Difficile affermare che sia una vera ribellione da parte di donne, che sono costrette a portare il velo, negando la bellezza e , annullando quindi se stesse e tutto ciò che le caratterizza. Non sono libere di urlare tutte insieme, perché potrebbero andare in contro alla tortura e nei casi peggiori alla morte, ma con la giusta dose di coraggio e pazienza l’obiettivo potrebbe avvicinarsi.

Nel film “la sorgente dell’amore”, il regista  Radu Mihaileanu, attraverso citazioni di “le mille e una notte”, rappresenta una storia vera, di donne che dovevano salire a piedi una montagna per arrivare alla sorgente per prendere l’acqua che serviva alle funzioni quotidiane. Dovevano percorrere strade dissestate, dove era molto facile cadere, a causa di questi incidenti molte donne hanno perso innumerevoli bambini che portavano in grembo. Mentre gli uomini passavano ore a crogiolarsi tra di loro, mortificandosi perché la disoccupazione dilagava. A  questo punto si può affermare che la regia è più vicina al documentario, infatti gli spunti sono autentici e percettibili dal momento che è ambientato nei giorni nostri.  Fino a quando la protagonista Leila (Leila Bekhti) e la vecchia lupa (Biyona) decidono di protestare, e combattere per avere uno acquedotto nel villaggio. Leila è una donna che arriva dal Sud, sposandosi con Sami (Saleh Bakri) maestro di scuola, le insegnerà a scrivere e amare, contraddistinguendosi dagli altri uomini abituati a non rispettare le donne.
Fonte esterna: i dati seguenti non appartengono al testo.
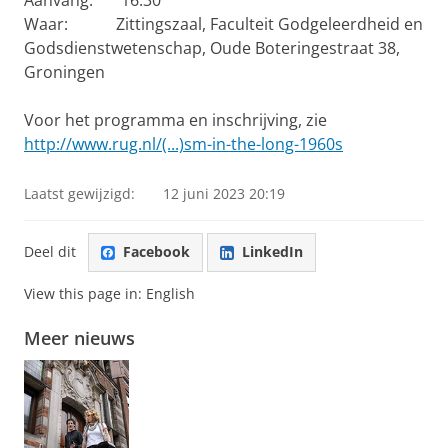
Waar: Zittingszaal, Faculteit Godgeleerdheid en
Godsdienstwetenschap, Oude Boteringestraat 38,
Groningen
Voor het programma en inschrijving, zie
http://www.rug.nl/(...)sm-in-the-long-1960s
Laatst gewijzigd:
12 juni 2023 20:19
Deel dit
Facebook
LinkedIn
View this page in:
English
Meer nieuws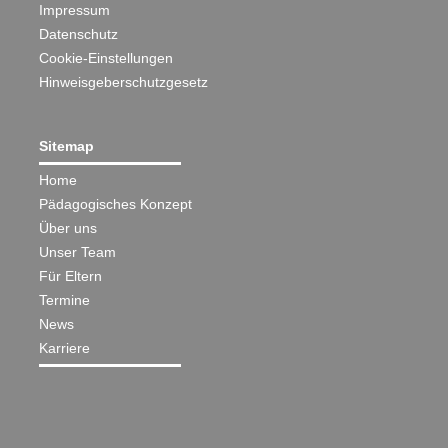
Impressum
Datenschutz
Cookie-Einstellungen
Hinweisgeberschutzgesetz
Sitemap
Home
Pädagogisches Konzept
Über uns
Unser Team
Für Eltern
Termine
News
Karriere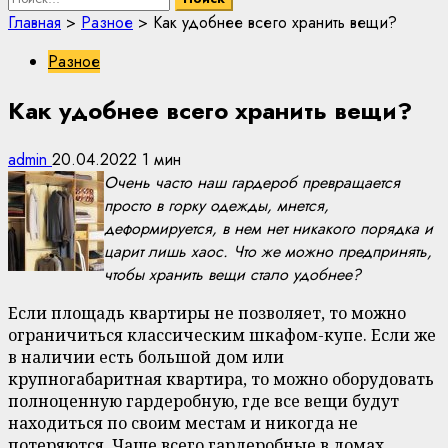
Главная
>
Разное
>
Как удобнее всего хранить вещи?
Разное
Как удобнее всего хранить вещи?
admin
20.04.2022
1 мин
Очень часто наш гардероб превращается
просто в горку одежды, мнется,
деформируется, в нем нет никакого порядка и
царит лишь хаос. Что же можно предпринять,
чтобы хранить вещи стало удобнее?
Если площадь квартиры не позволяет, то можно
ограничиться классическим шкафом-купе. Если же
в наличии есть большой дом или
крупногабаритная квартира, то можно оборудовать
полноценную гардеробную, где все вещи будут
находиться по своим местам и никогда не
потеряются. Чаще всего гардеробные в домах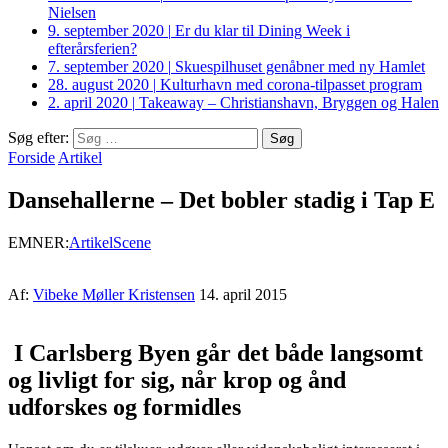
Nielsen
9. september 2020
|
Er du klar til Dining Week i
efterårsferien?
7. september 2020
|
Skuespilhuset genåbner med ny Hamlet
28. august 2020
|
Kulturhavn med corona-tilpasset program
2. april 2020
|
Takeaway – Christianshavn, Bryggen og Halen
Søg efter:
Forside
Artikel
Dansehallerne – Det bobler stadig i Tap E
EMNER:
Artikel
Scene
Af:
Vibeke Møller Kristensen
14. april 2015
I Carlsberg Byen går det både langsomt
og livligt for sig, når krop og ånd
udforskes og formidles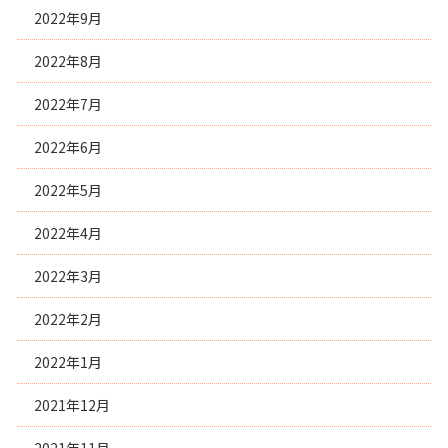
2022年9月
2022年8月
2022年7月
2022年6月
2022年5月
2022年4月
2022年3月
2022年2月
2022年1月
2021年12月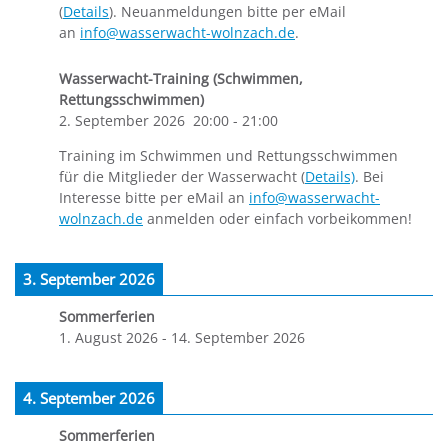
(
Details
). Neuanmeldungen bitte per eMail
an
info@wasserwacht-wolnzach.de
.
Wasserwacht-Training (Schwimmen,
Rettungsschwimmen)
2. September 2026
20:00
-
21:00
Training im Schwimmen und Rettungsschwimmen
für die Mitglieder der Wasserwacht (
Details)
. Bei
Interesse bitte per eMail an
info@wasserwacht-
wolnzach.de
anmelden oder einfach vorbeikommen!
3. September 2026
Sommerferien
1. August 2026
-
14. September 2026
4. September 2026
Sommerferien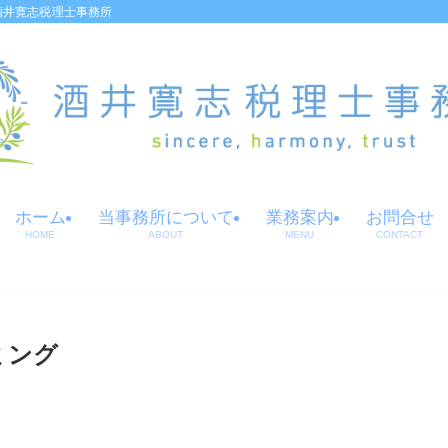
酒井寛志税理士事務所
ホーム
当事務所について
業務案内
お問合せ
HOME
ABOUT
MENU
CONTACT
ミング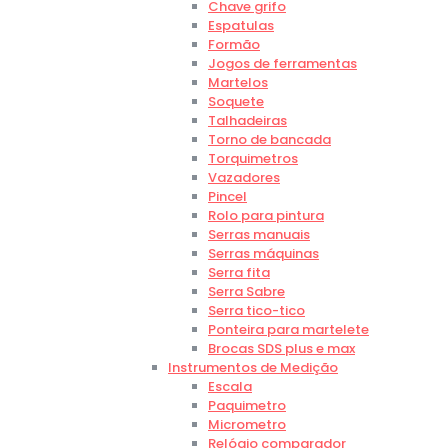
Chave grifo
Espatulas
Formão
Jogos de ferramentas
Martelos
Soquete
Talhadeiras
Torno de bancada
Torquimetros
Vazadores
Pincel
Rolo para pintura
Serras manuais
Serras máquinas
Serra fita
Serra Sabre
Serra tico-tico
Ponteira para martelete
Brocas SDS plus e max
Instrumentos de Medição
Escala
Paquimetro
Micrometro
Relógio comparador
Ma il regista, attraverso questo film, non vuole scaturire una lotta tra uomo e donna, bensì una battaglia fra tradizione e buon senso, senza forzature morali “occidentali”, non prende una posizione .  Mostra solo un certo totalitarismo nell’intransigenza della visione fondamentalista del Corano, che talvolta ne viene distorto il messaggio, e l’importanza rituale e pratica nella comunità arabo-musulmana.

Si fanno continui riferimenti alla siccità della terra, metafora dell’incapacità di comunicare e amare. Leila per protestare inaugura lo “sciopero dell’amore”, cercando di far aderire tutte le donne del villaggio, non sarà facile perché generalmente a quei tipi di uomini se gli si toglie qualcosa, se lo riprendono con la violenza, poiché il sesso è sempre stato il mezzo con il quale hanno espresso il loro dominio. Ma il bello di queste donne è che nella negazione di tale potere, gli fanno capire che non basta possedere un corpo per possedere l’animo umano. A questo punto le donne, si appropriano della loro dignità, ed ecco che  i ruoli si invertono.

Nel film la vita è la morte corrono parallelamente su di un filo molto sottile. Sin dalla prima scena, c’è un bambino che muore perché la madre cade bruscamente nei pressi della sorgente e una donna dà alla luce un bambino. Come è sottile il filo tra il passato e il futuro, la scena che culmina questa unione è quando la vecchia lupa si trova su di un cammello con il cellulare, dando la colpa al povero animale perché muovendosi ha fatto perdere il segnale. Questa scena cristallizza l’equilibrio tra dramma e commedia, senza mai cadere nel ridicolo. Il film è uscito in Italia il 9 Marzo 2012, non ha riscosso molti incassi, perché probabilmente questa cultura la sentiamo ancora molto lontana, malgrado tutto, non è surreale dire che anche la nostra terra è ancorata alle vecchie tradizioni.